Page segmentation data
=== Begin Enclosure ===
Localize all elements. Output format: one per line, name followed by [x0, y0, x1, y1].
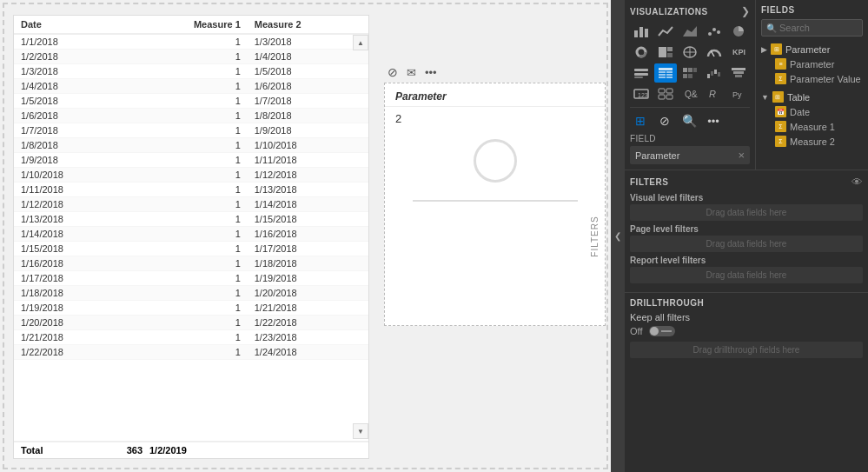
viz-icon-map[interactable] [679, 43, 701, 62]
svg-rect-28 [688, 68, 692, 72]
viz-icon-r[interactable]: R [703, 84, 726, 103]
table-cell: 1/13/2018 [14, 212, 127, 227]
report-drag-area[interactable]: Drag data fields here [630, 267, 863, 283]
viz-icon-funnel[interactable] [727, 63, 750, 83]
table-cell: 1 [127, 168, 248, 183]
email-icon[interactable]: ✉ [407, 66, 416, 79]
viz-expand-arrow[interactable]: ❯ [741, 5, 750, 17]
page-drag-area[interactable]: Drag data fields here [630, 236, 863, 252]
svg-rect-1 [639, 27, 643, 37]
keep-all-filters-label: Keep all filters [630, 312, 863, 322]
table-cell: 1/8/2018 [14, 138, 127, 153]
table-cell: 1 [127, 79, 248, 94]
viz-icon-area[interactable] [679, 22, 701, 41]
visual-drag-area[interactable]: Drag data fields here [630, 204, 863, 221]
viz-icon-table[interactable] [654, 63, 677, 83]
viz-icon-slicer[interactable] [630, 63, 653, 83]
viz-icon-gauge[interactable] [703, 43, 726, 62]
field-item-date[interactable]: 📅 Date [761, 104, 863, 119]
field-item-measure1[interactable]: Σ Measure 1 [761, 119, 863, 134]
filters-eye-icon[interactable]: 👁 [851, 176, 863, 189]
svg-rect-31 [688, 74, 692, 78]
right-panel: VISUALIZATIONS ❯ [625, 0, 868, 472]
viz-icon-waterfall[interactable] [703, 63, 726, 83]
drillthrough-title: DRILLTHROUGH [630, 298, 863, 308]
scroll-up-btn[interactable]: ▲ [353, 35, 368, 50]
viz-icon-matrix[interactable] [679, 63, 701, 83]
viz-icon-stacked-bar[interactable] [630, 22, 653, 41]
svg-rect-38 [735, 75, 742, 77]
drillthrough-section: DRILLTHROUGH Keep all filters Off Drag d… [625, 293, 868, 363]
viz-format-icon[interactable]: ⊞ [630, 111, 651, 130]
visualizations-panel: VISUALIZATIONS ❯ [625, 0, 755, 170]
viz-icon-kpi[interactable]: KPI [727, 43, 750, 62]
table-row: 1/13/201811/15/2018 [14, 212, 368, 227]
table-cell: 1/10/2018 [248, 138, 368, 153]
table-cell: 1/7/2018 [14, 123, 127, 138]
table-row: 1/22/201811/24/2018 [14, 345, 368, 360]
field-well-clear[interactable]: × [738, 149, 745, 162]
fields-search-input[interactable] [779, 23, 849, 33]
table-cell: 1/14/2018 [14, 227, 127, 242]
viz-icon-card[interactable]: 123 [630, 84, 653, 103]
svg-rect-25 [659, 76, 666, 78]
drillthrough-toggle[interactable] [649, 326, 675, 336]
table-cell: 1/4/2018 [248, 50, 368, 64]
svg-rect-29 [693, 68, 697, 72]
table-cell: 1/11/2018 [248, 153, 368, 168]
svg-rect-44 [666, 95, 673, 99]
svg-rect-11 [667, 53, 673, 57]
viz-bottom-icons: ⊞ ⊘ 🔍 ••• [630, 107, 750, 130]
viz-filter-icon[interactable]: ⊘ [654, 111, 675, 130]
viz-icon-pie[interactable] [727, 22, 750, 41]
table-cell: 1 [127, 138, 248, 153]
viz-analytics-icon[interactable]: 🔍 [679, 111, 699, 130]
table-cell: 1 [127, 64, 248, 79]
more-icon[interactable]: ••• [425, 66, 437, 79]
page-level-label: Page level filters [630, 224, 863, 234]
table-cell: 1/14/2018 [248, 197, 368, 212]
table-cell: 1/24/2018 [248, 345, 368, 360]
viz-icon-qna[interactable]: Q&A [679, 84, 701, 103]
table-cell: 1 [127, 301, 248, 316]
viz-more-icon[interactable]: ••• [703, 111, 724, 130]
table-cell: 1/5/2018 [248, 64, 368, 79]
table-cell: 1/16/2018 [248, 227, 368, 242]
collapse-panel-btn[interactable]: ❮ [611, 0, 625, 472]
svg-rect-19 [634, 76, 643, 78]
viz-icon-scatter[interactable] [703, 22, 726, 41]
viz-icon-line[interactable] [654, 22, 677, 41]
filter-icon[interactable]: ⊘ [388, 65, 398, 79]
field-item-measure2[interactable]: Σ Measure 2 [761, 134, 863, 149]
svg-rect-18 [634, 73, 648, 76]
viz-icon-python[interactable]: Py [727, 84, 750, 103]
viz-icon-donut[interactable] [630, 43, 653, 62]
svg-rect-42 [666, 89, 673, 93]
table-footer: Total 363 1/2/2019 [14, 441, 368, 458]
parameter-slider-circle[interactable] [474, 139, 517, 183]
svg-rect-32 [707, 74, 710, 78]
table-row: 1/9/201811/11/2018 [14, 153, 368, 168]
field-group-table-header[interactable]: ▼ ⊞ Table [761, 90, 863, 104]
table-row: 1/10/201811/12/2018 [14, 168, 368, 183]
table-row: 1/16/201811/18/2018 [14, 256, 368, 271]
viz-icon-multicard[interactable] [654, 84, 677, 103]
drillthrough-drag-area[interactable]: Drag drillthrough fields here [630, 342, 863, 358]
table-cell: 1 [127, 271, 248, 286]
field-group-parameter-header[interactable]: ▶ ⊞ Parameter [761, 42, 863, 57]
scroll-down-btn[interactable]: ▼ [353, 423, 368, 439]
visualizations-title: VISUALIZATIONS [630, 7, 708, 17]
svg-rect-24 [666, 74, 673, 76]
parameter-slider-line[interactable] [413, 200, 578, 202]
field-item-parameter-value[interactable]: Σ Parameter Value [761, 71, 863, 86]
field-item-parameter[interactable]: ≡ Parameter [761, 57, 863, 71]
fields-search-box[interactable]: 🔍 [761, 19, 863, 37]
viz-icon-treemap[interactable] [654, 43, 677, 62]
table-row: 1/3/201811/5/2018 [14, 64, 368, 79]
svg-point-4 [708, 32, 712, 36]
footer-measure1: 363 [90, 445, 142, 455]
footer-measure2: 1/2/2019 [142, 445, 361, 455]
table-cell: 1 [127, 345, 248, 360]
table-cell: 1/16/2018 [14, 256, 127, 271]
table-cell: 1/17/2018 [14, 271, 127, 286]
=== End Enclosure ===
ACTION ITEM
Please reproduce the entries from above exactly; images are not part of the copy.

OUTPUT OF THE TASK
Localize all elements. Output format: one per line, name followed by [x0, y0, x1, y1].
viz-icon-map[interactable] [679, 43, 701, 62]
svg-rect-28 [688, 68, 692, 72]
viz-icon-r[interactable]: R [703, 84, 726, 103]
table-cell: 1/13/2018 [14, 212, 127, 227]
report-drag-area[interactable]: Drag data fields here [630, 267, 863, 283]
viz-icon-funnel[interactable] [727, 63, 750, 83]
table-cell: 1 [127, 168, 248, 183]
email-icon[interactable]: ✉ [407, 66, 416, 79]
viz-expand-arrow[interactable]: ❯ [741, 5, 750, 17]
page-drag-area[interactable]: Drag data fields here [630, 236, 863, 252]
svg-rect-1 [639, 27, 643, 37]
keep-all-filters-label: Keep all filters [630, 312, 863, 322]
table-cell: 1/8/2018 [14, 138, 127, 153]
table-cell: 1 [127, 79, 248, 94]
viz-icon-area[interactable] [679, 22, 701, 41]
visual-drag-area[interactable]: Drag data fields here [630, 204, 863, 221]
viz-icon-table[interactable] [654, 63, 677, 83]
viz-icon-slicer[interactable] [630, 63, 653, 83]
viz-icon-gauge[interactable] [703, 43, 726, 62]
field-item-date[interactable]: 📅 Date [761, 104, 863, 119]
field-item-measure1[interactable]: Σ Measure 1 [761, 119, 863, 134]
filters-eye-icon[interactable]: 👁 [851, 176, 863, 189]
svg-rect-31 [688, 74, 692, 78]
right-panel: VISUALIZATIONS ❯ [625, 0, 868, 472]
viz-icon-waterfall[interactable] [703, 63, 726, 83]
drillthrough-title: DRILLTHROUGH [630, 298, 863, 308]
scroll-up-btn[interactable]: ▲ [353, 35, 368, 50]
viz-icon-matrix[interactable] [679, 63, 701, 83]
viz-icon-stacked-bar[interactable] [630, 22, 653, 41]
svg-rect-38 [735, 75, 742, 77]
drillthrough-section: DRILLTHROUGH Keep all filters Off Drag d… [625, 293, 868, 363]
viz-format-icon[interactable]: ⊞ [630, 111, 651, 130]
visualizations-panel: VISUALIZATIONS ❯ [625, 0, 755, 170]
viz-icon-kpi[interactable]: KPI [727, 43, 750, 62]
table-row: 1/13/201811/15/2018 [14, 212, 368, 227]
table-cell: 1/10/2018 [248, 138, 368, 153]
table-cell: 1/7/2018 [14, 123, 127, 138]
table-row: 1/22/201811/24/2018 [14, 345, 368, 360]
field-well-clear[interactable]: × [738, 149, 745, 162]
fields-search-input[interactable] [779, 23, 849, 33]
table-cell: 1/14/2018 [14, 227, 127, 242]
viz-icon-card[interactable]: 123 [630, 84, 653, 103]
svg-rect-25 [659, 76, 666, 78]
drillthrough-toggle[interactable] [649, 326, 675, 336]
table-cell: 1/4/2018 [248, 50, 368, 64]
svg-rect-29 [693, 68, 697, 72]
table-cell: 1/11/2018 [248, 153, 368, 168]
svg-rect-44 [666, 95, 673, 99]
svg-rect-11 [667, 53, 673, 57]
viz-bottom-icons: ⊞ ⊘ 🔍 ••• [630, 107, 750, 130]
viz-filter-icon[interactable]: ⊘ [654, 111, 675, 130]
viz-icon-pie[interactable] [727, 22, 750, 41]
table-cell: 1 [127, 138, 248, 153]
viz-analytics-icon[interactable]: 🔍 [679, 111, 699, 130]
table-cell: 1 [127, 64, 248, 79]
more-icon[interactable]: ••• [425, 66, 437, 79]
page-level-label: Page level filters [630, 224, 863, 234]
table-cell: 1/14/2018 [248, 197, 368, 212]
table-cell: 1/24/2018 [248, 345, 368, 360]
viz-icon-qna[interactable]: Q&A [679, 84, 701, 103]
table-cell: 1 [127, 301, 248, 316]
viz-more-icon[interactable]: ••• [703, 111, 724, 130]
table-cell: 1/5/2018 [248, 64, 368, 79]
table-cell: 1/16/2018 [248, 227, 368, 242]
collapse-panel-btn[interactable]: ❮ [611, 0, 625, 472]
svg-rect-19 [634, 76, 643, 78]
viz-icon-scatter[interactable] [703, 22, 726, 41]
viz-icon-line[interactable] [654, 22, 677, 41]
filter-icon[interactable]: ⊘ [388, 65, 398, 79]
field-item-measure2[interactable]: Σ Measure 2 [761, 134, 863, 149]
svg-rect-18 [634, 73, 648, 76]
viz-icon-python[interactable]: Py [727, 84, 750, 103]
viz-icon-donut[interactable] [630, 43, 653, 62]
svg-rect-42 [666, 89, 673, 93]
table-footer: Total 363 1/2/2019 [14, 441, 368, 458]
parameter-slider-circle[interactable] [474, 139, 517, 183]
svg-rect-32 [707, 74, 710, 78]
table-row: 1/9/201811/11/2018 [14, 153, 368, 168]
field-group-table-header[interactable]: ▼ ⊞ Table [761, 90, 863, 104]
table-row: 1/10/201811/12/2018 [14, 168, 368, 183]
table-row: 1/16/201811/18/2018 [14, 256, 368, 271]
viz-icon-multicard[interactable] [654, 84, 677, 103]
drillthrough-drag-area[interactable]: Drag drillthrough fields here [630, 342, 863, 358]
table-cell: 1 [127, 271, 248, 286]
field-group-parameter-header[interactable]: ▶ ⊞ Parameter [761, 42, 863, 57]
scroll-down-btn[interactable]: ▼ [353, 423, 368, 439]
visualizations-title: VISUALIZATIONS [630, 7, 708, 17]
svg-rect-24 [666, 74, 673, 76]
parameter-slider-line[interactable] [413, 200, 578, 202]
field-item-parameter-value[interactable]: Σ Parameter Value [761, 71, 863, 86]
field-item-parameter[interactable]: ≡ Parameter [761, 57, 863, 71]
fields-search-box[interactable]: 🔍 [761, 19, 863, 37]
viz-icon-treemap[interactable] [654, 43, 677, 62]
table-row: 1/3/201811/5/2018 [14, 64, 368, 79]
svg-point-4 [708, 32, 712, 36]
footer-measure1: 363 [90, 445, 142, 455]
footer-measure2: 1/2/2019 [142, 445, 361, 455]
table-cell: 1 [127, 345, 248, 360]
table-cell: 1/16/2018 [14, 256, 127, 271]
table-cell: 1/17/2018 [14, 271, 127, 286]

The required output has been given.